C A heart rate of 40 beats/min or less could have hemodynamic consequences. The client is at risk for inadequate cerebral perfusion. The nurse would assess for level of consciousness, dizziness, confusion, syncope, chest pain, shortness of breath. Although the other assessments would be completed, the nurse would assess the client's neurologic status next.

A nurse administers prescribed adenosine to a client. Which response would the nurse assess for as the expected therapeutic response? a. Decreased intraocular pressure b. Increased heart rate c. Short period of asystole d. Hypertensive crisis

C Clients usually respond to adenosine with a short period of asystole, bradycardia with long pauses, nausea, or vomiting. Adenosine has no impact on intraocular pressure nor does it cause increased heart rate or hypertensive crisis.
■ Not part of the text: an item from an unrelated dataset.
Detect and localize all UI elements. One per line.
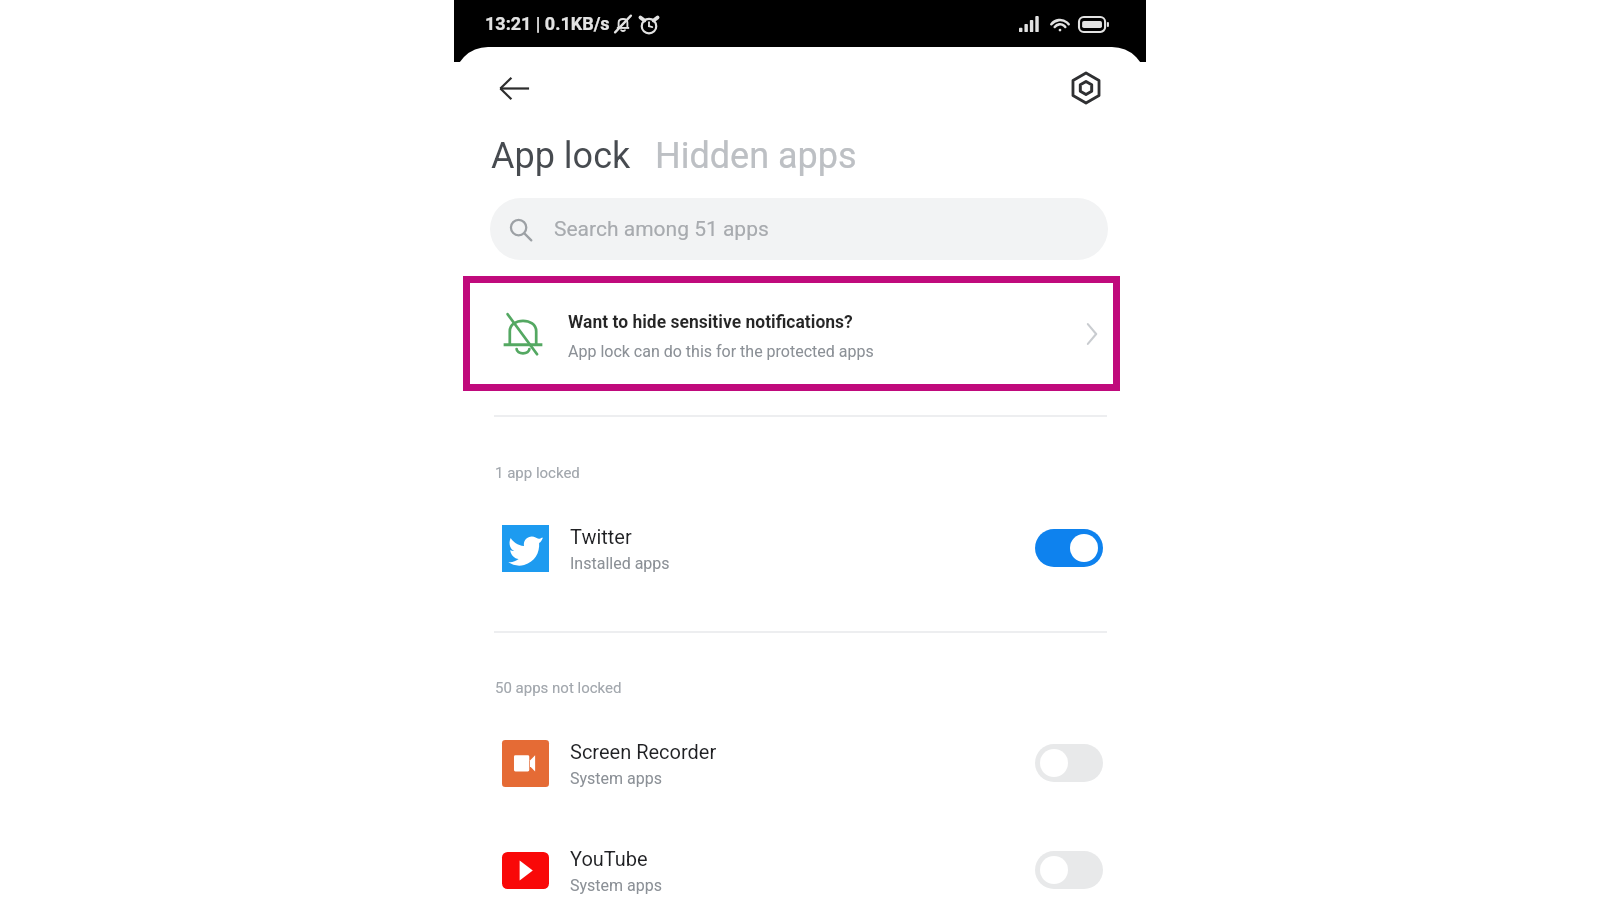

A nurse cares for a client with atrial fibrillation who reports fatigue when completing activities of daily living. What intervention would the nurse implement to address this client's concerns? a. Administer oxygen therapy at 2 L per nasal cannula. b. Provide the client with a sleeping pill to stimulate rest. c. Schedule periods of exercise and rest during the day. d. Ask assistive personnel (AP) to help bathe the client.

C Clients who have atrial fibrillation are at risk for decreased cardiac output and fatigue when completing activities of daily living. The nurse would schedule periods of exercise and rest during the day to decrease fatigue. The other interventions will not assist the client with performing self-care activities and there is no indication for oxygen.

The nurse asks a client who has experienced ventricular dysrhythmias about substance abuse. The client asks, "Why do you want to know if I use cocaine?" What is the nurse's best response? a. "Substance abuse puts clients at risk for many health issues." b. "The hospital requires that I ask you about cocaine use." c. "Clients who use cocaine are at risk for fatal dysrhythmias." d. "We can provide services for cessation of substance abuse."

C Clients who use cocaine or illicit inhalants are particularly at risk for potentially fatal dysrhythmias. The other responses do not adequately address the client's question.

A nurse assesses a client's electrocardiograph tracing and observes that not all QRS complexes are preceded by a P wave. How would the nurse interpret this observation? a. The client has hyperkalemia causing irregular QRS complexes. b. Ventricular tachycardia is overriding the normal atrial rhythm. c. The client's chest leads are not making sufficient contact with the skin. d. Ventricular and atrial depolarizations are initiated from different sites.

D Normal rhythm shows one P wave preceding each QRS complex, indicating that all depolarization is initiated at the sinoatrial node. QRS complexes without a P wave indicate a different source of initiation of depolarization. This finding on an electrocardiograph tracing is not an indication of hyperkalemia, ventricular tachycardia, or disconnection of leads.

A nurse prepares to defibrillate a client who is in ventricular fibrillation. Which intervention is appropriate for the nurse to perform prior to defibrillating this client? a. Make sure that the defibrillator is set to synchronous mode. b. Administer 1 mg of intravenous epinephrine. c. Test the equipment by delivering a smaller shock at 100 J. d. ensure that everyone is clear of contact with the client and the bed

D To avoid injury, the rescuer commands that all personnel clear contact with the client or the bed and ensures their compliance before delivery of the shock. Defibrillation is done in asynchronous mode. Equipment would not be tested before a client is defibrillated because this is an emergency procedure; equipment would be checked on a routine basis. Defibrillation takes priority over any medications.